German Mountain Combat describes in greater detail the origins and
development of German Army mountain warfare technology. It includes
a special emphasis on World War II mountain warfare unit organization
and tactics, as well as mountaineering techniques. Copiously illustrated,
this manual provides precise instruction on the German ideas regarding
varieties of mountain climbing and cliff assault. At the same time, the e-book
offers some description of German Mountain and Jager Divisions, as well
as their weapons, tactics, and equipment. Nearly every page has a photograph
or drawing, which will enable the reader to more easily visualize the sometimes arcane methods and thought processes
described therein. German Mountain Combat is a book that describes World War II levels of military technology.
However, those same levels of technology are just as useful today, because mountain warfare is timeless. Mountain
terrain and ruggedness precludes the use of modern technology.

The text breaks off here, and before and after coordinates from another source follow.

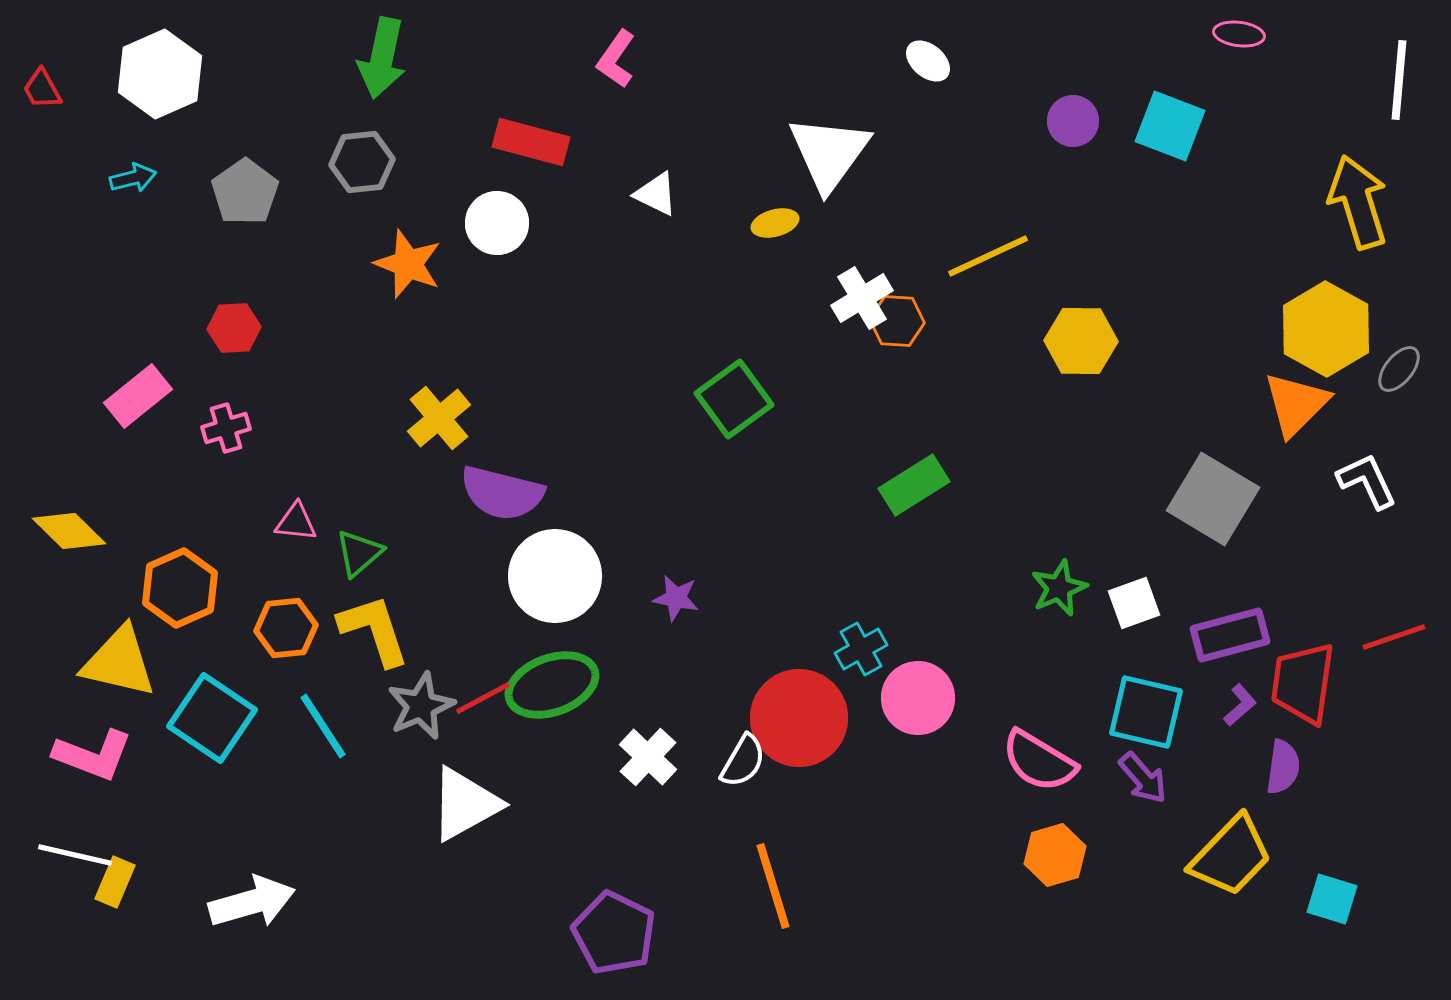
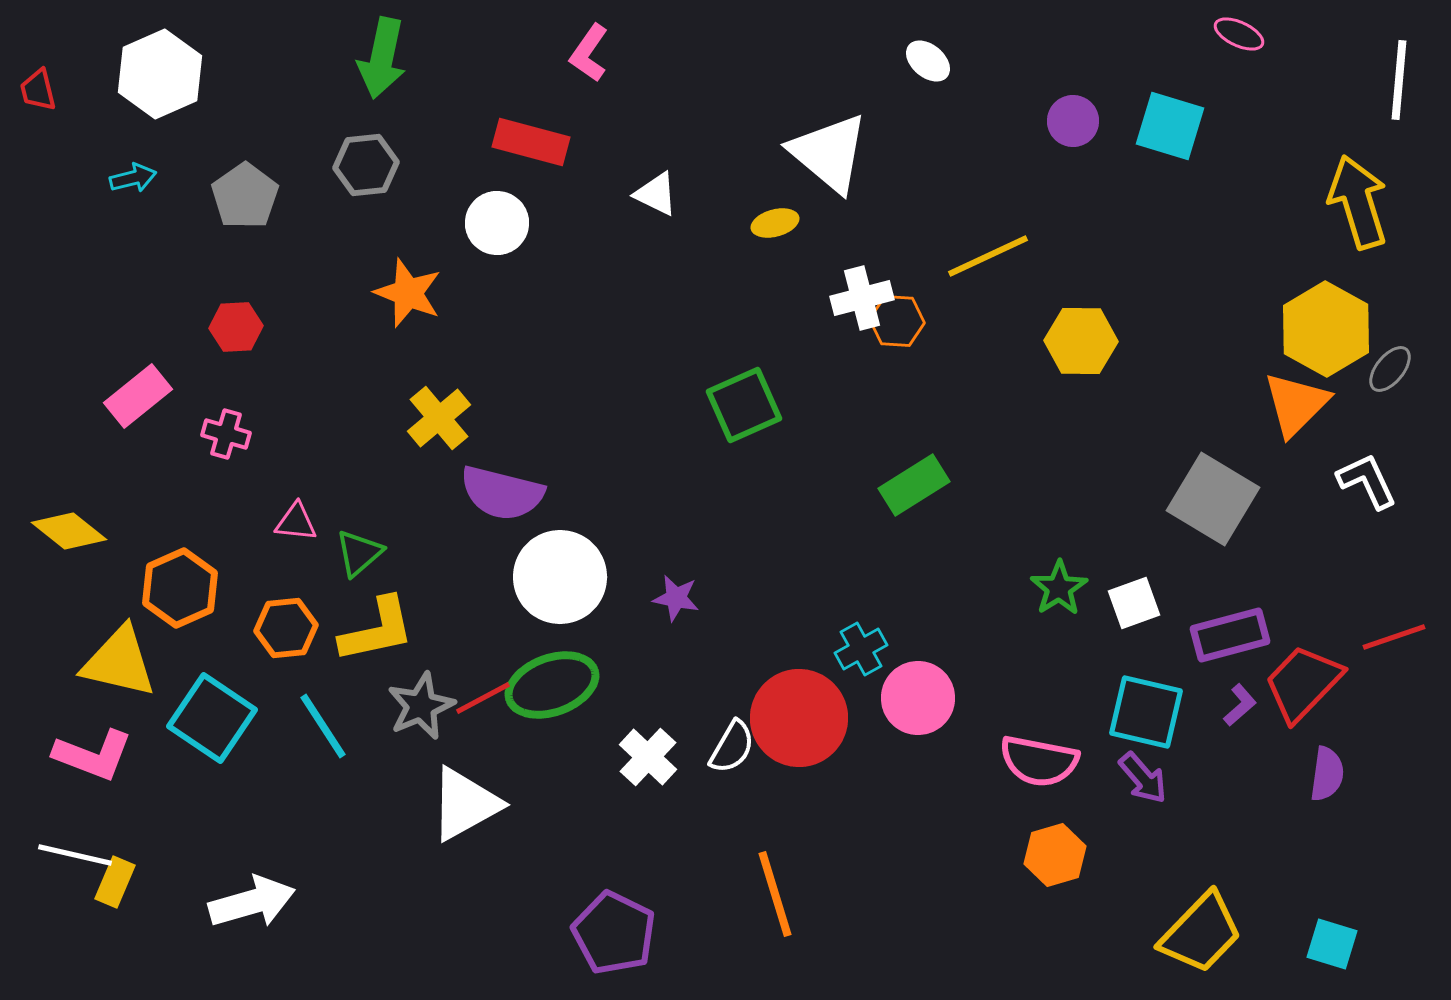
pink ellipse at (1239, 34): rotated 18 degrees clockwise
pink L-shape at (616, 59): moved 27 px left, 6 px up
red trapezoid at (42, 89): moved 4 px left, 1 px down; rotated 15 degrees clockwise
cyan square at (1170, 126): rotated 4 degrees counterclockwise
white triangle at (829, 153): rotated 26 degrees counterclockwise
gray hexagon at (362, 162): moved 4 px right, 3 px down
gray pentagon at (245, 192): moved 4 px down
orange star at (408, 264): moved 29 px down
white cross at (862, 298): rotated 16 degrees clockwise
red hexagon at (234, 328): moved 2 px right, 1 px up
gray ellipse at (1399, 369): moved 9 px left
green square at (734, 399): moved 10 px right, 6 px down; rotated 12 degrees clockwise
pink cross at (226, 428): moved 6 px down; rotated 33 degrees clockwise
yellow diamond at (69, 531): rotated 6 degrees counterclockwise
white circle at (555, 576): moved 5 px right, 1 px down
green star at (1059, 588): rotated 10 degrees counterclockwise
yellow L-shape at (374, 630): moved 3 px right; rotated 96 degrees clockwise
red trapezoid at (1303, 683): rotated 36 degrees clockwise
white semicircle at (743, 761): moved 11 px left, 14 px up
pink semicircle at (1039, 761): rotated 20 degrees counterclockwise
purple semicircle at (1283, 767): moved 44 px right, 7 px down
yellow trapezoid at (1231, 856): moved 30 px left, 77 px down
orange line at (773, 886): moved 2 px right, 8 px down
cyan square at (1332, 899): moved 45 px down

“In late July and August 1941, the foot mobile 49th Corps, subordinate to the German 17th Army, maneuvered along a
corridor thirty miles wide and sixty miles long. The mountain corps was participating in an operational level campaign to
destroy two powerful Soviet armies, the 6th and 12th. The German 1st Mountain Division was organized into three battle
groups for the fight.
The task of mopping up the Soviet fragments ended on 13 August 1941. "The final tally showed that on the field of battle
lay more than 18,500 dead Russian soldiers and that in addition to guns and tanks over 4700 lorries and 4000 horses
had been taken. Two Red armies, consisting of four infantry corps and three armored corps, a total of twenty-five
divisions, had been destroyed." Over 5,000 men of the 49th Mountain Corps were casualties too.
Not until 7th August 1941, did the 49th Mountain Corps manage to encircle, defeat and finally capture about 100,000
Russians in a pocket near Uman. Many Red Army troops, who were surrounded in the Uman Pocket, mutinied and
slaughtered their officers and commissars as they prepared to join the Germans in the war against communism.

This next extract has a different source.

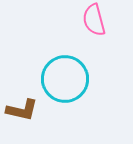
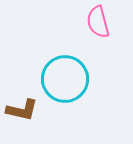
pink semicircle: moved 4 px right, 2 px down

Soviet NKVD (secret police) regiments attacked and overcame the Red Army's Uman Pocket mutineers in pitched battles.
Then the NKVD rounded up hundreds of surviving Soviet mutineers, bound their wrists behind their backs, and liquidated
them. NKVD killing fields full of slaughtered Red Army mutineers were found by conquering troops of the German 1st
Mountain Division. The NKVD had even taken time to torture many of them.”